Quando la scimmia si avvicinò alla finestra con il suo fardello straziato, il marinaio si ritrasse inorridito verso il cavo e, scivolando giù più che discendendo, fuggì subito a casa, temendo le conseguenze del massacro e, atterrito com'era, felice di abbandonare ogni preoccupazione per il destino dell'orang-outang. Le parole udite dalle persone che salivano le scale erano le esclamazioni d'orrore e di spavento del francese, mescolate ai selvaggi mugolii della belva.
Non ho granché da aggiungere. L'orang-outang deve essere fuggito dalla stanza servendosi del cavo, poco prima che venisse abbattuta la porta. Passando per la finestra, deve averla richiusa. Venne successivamente catturato dal suo stesso proprietario, che ne ricavò una ragguardevole somma dal jardin des Plantes. Le Bon fu subito rimesso in libertà, quando esponemmo com'erano andate le cose - con l'aggiunta di qualche commento di Dupin - al bureau del Prefetto di Polizia. Questo funzionario, quantunque ben disposto verso il mio amico, non riuscì a nascondere il suo disappunto per la piega che aveva preso l'affare, e si lasciò andare a qualche sarcasmo sull'opportunità che ciascuno badi ai fatti propri.
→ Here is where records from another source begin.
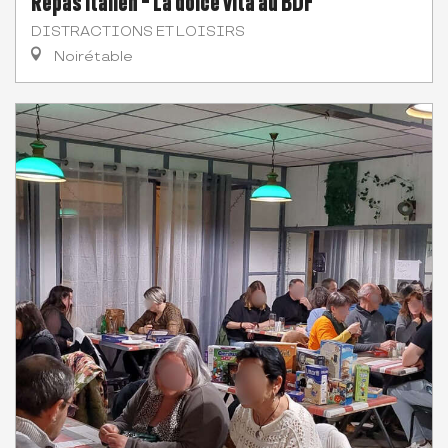
Repas italien - La dolce vita au BDF
DISTRACTIONS ET LOISIRS
Noirétable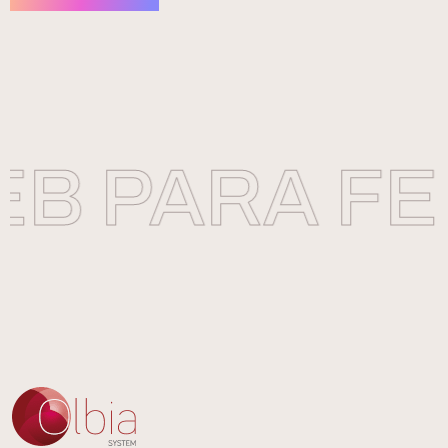
B PARA FE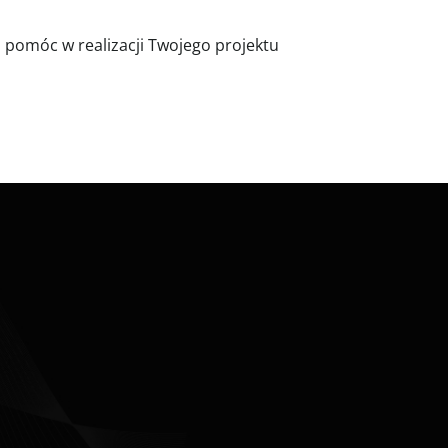
Ci pomóc w realizacji Twojego projektu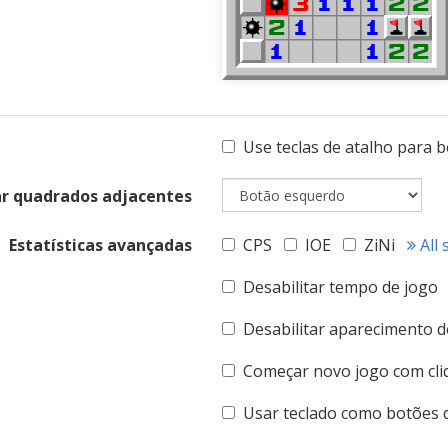
Use teclas de atalho para 
ar quadrados adjacentes
Estatísticas avançadas
CPS
IOE
ZiNi
All 
Desabilitar tempo de jogo
Desabilitar aparecimento do
Começar novo jogo com cli
Usar teclado como botões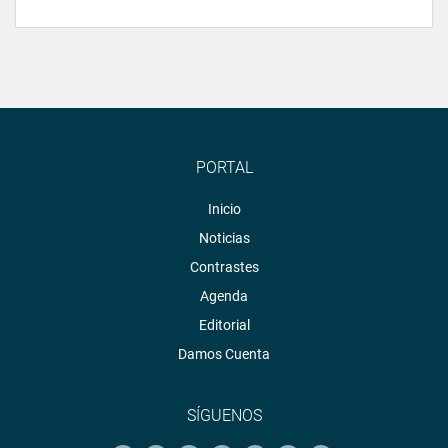
PORTAL
Inicio
Noticias
Contrastes
Agenda
Editorial
Damos Cuenta
SÍGUENOS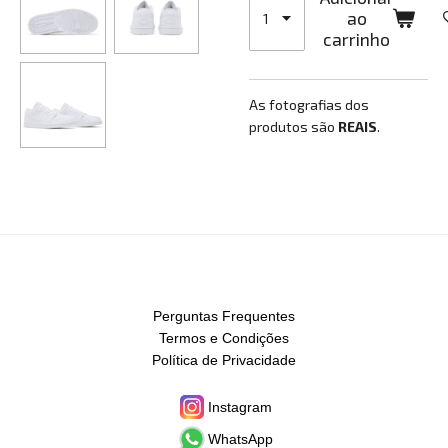
ao
carrinho
As fotografias dos
produtos são
REAIS
.
Perguntas Frequentes
Termos e Condições
Política de Privacidade
Instagram
WhatsApp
«Lasciatelo dire», fece Dupin, che non aveva ritenuto opportuno ribattere. «Lasciatelo chiacchierare: gli servirà ad alleggerirsi la coscienza. Mi basta di averlo battuto sul suo terreno. Tuttavia, il fatto che non abbia saputo trovare la soluzione di questo mistero non è poi così straordinario come suppone; perché, a dire il vero, il nostro amico Prefetto è un po' troppo scaltro per essere profondo. La sua saggezza manca di stamen. È tutto testa e niente corpo, come le immagini della dea Laverna: o, al più, tutto testa e spalle, come un merluzzo. Ma, in fondo, è un brav'uomo. Mi piace specialmente per quel suo tocco di magistrale ipocrisia grazie al quale si è guadagnata la sua reputazione di uomo geniale. Intendo, quel suo modo "de nier ce qui est, et d'expliquer ce qui n'est pas"».